How to protect APIs for SaaS with API-first approach?
Let's assume we have main API backend with business logic and access to database. Also we have Next.js application (with React Server Components) which act as client to this API (without database access). Kinde is connected with Next.js client. Customer can use this API via our Next.js client or directly. I can create new M2M application per each user and share client id and client secret of this application with my customer. Or I can generate API key instead. Anyway, how to link this application or API keys to users and get related user by application id or API key (do request to Kinde from auth middleware on API backend side)?.. Can I implement it somehow via Kinde? Or must I create new microservice and add relations between Kinde users with application ids or API keys there?
5 Replies
Hey Alexander, I believe we have already answered this question for you in our Slack Community?
Yes, thank you!

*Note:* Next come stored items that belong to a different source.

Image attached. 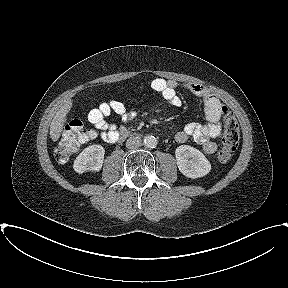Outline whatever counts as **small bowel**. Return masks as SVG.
<instances>
[{
	"mask_svg": "<svg viewBox=\"0 0 288 288\" xmlns=\"http://www.w3.org/2000/svg\"><path fill=\"white\" fill-rule=\"evenodd\" d=\"M182 86L202 100L207 123H188L176 134L175 139L178 143H185L189 138H192L203 148L205 153L212 154L217 149L213 139L220 135L221 120L228 110L220 99L206 87L196 83H183ZM151 88L170 105L174 107L182 105V98L178 95V83L176 81L155 78L151 82ZM112 114L119 115L124 122L131 121L137 115L135 111H128L121 101L115 99L102 103L99 107L91 110L88 114L89 122L100 131V137L109 143L119 141L127 133L126 129L108 123L107 118Z\"/></svg>",
	"mask_w": 288,
	"mask_h": 288,
	"instance_id": "small-bowel-1",
	"label": "small bowel"
}]
</instances>
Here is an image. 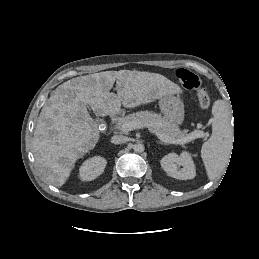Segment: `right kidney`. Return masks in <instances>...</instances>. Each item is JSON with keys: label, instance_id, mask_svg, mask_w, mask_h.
<instances>
[{"label": "right kidney", "instance_id": "right-kidney-1", "mask_svg": "<svg viewBox=\"0 0 259 259\" xmlns=\"http://www.w3.org/2000/svg\"><path fill=\"white\" fill-rule=\"evenodd\" d=\"M106 160L101 156H95L86 160L79 169L80 178L83 181H92L104 172Z\"/></svg>", "mask_w": 259, "mask_h": 259}]
</instances>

What is preferred way to communicate with Kinde team - using Slack or Discord? (I see you use Free Slack Workspace, it has 90 days message history limits so Discord looks better place for community but I'm not sure and duplicated my questions)
We are active on both, whatever works for you.
same problem here
what is the solution? i dont have slack 😄
Hi, in my use case I have a Next.js 14 application with route handlers. These route handlers are used by the Next.js pages. Now, I want to expose some of these route handlers to multiple external applications so that they can call the route handlers (or APIs) directly. How can I protect these route handlers?